Dataset entries:
----
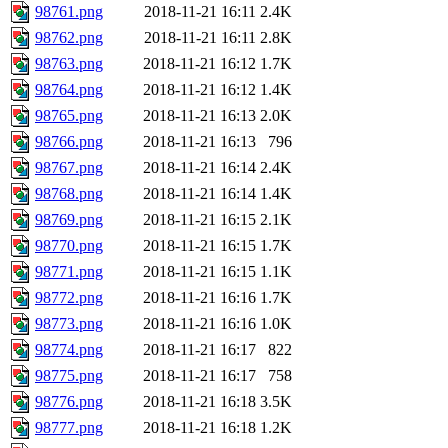
98761.png
2018-11-21 16:11
2.4K
98762.png
2018-11-21 16:11
2.8K
98763.png
2018-11-21 16:12
1.7K
98764.png
2018-11-21 16:12
1.4K
98765.png
2018-11-21 16:13
2.0K
98766.png
2018-11-21 16:13
796
98767.png
2018-11-21 16:14
2.4K
98768.png
2018-11-21 16:14
1.4K
98769.png
2018-11-21 16:15
2.1K
98770.png
2018-11-21 16:15
1.7K
98771.png
2018-11-21 16:15
1.1K
98772.png
2018-11-21 16:16
1.7K
98773.png
2018-11-21 16:16
1.0K
98774.png
2018-11-21 16:17
822
98775.png
2018-11-21 16:17
758
98776.png
2018-11-21 16:18
3.5K
98777.png
2018-11-21 16:18
1.2K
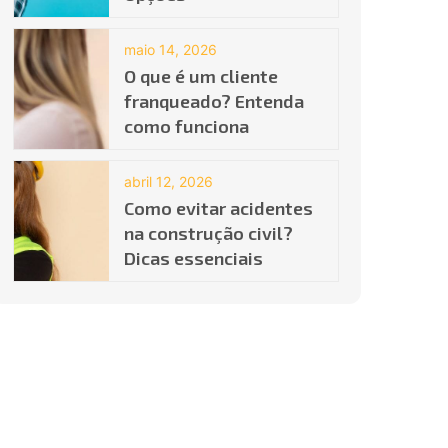
maio 14, 2026
O que é um cliente
franqueado? Entenda
como funciona
abril 12, 2026
Como evitar acidentes
na construção civil?
Dicas essenciais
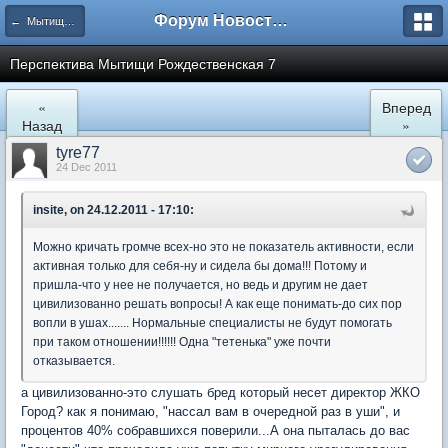
Форум Новостройки
← Мытищи, Рождественская 7
Перспектива Мытищи Рождественская 7
«
Вперед
Назад
»
tyre77
24 Dec 2011
insite, on 24.12.2011 - 17:10:
Можно кричать громче всех-но это не показатель активности, если
активная только для себя-ну и сидела бы дома!!! Потому и
пришла-что у нее не получается, но ведь и другим не дает
цивилизованно решать вопросы! А как еще понимать-до сих пор
вопли в ушах....... Нормальные специалисты не будут помогать
при таком отношении!!!!!! Одна "тетенька" уже почти
отказывается.
а цивилизованно-это слушать бред который несет директор ЖКО
Город? как я понимаю, "нассал вам в очередной раз в уши", и
процентов 40% собравшихся поверили...А она пыталась до вас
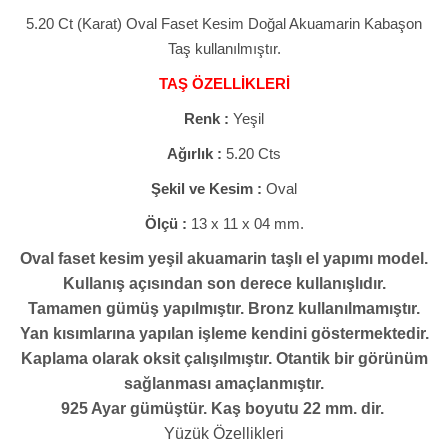
5.20 Ct (Karat) Oval Faset Kesim Doğal Akuamarin Kabaşon
Taş kullanılmıştır.
TAŞ ÖZELLİKLERİ
Renk :
Yeşil
Ağırlık :
5.20 Cts
Şekil ve Kesim :
Oval
Ölçü :
13 x 11 x 04 mm.
Oval faset kesim yeşil akuamarin taşlı el yapımı model.
Kullanış açısından son derece kullanışlıdır.
Tamamen gümüş yapılmıştır. Bronz kullanılmamıştır.
Yan kısımlarına yapılan işleme kendini göstermektedir.
Kaplama olarak oksit çalışılmıştır. Otantik bir görünüm
sağlanması amaçlanmıştır.
925 Ayar gümüştür. Kaş boyutu 22 mm. dir.
Yüzük Özellikleri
----
TASK GOAL
Where does the word "Мытищи" occur in the data? Copy every line that has it.

EXERCISE OUTPUT
← Мытищи, Рождественская 7
Перспектива Мытищи Рождественская 7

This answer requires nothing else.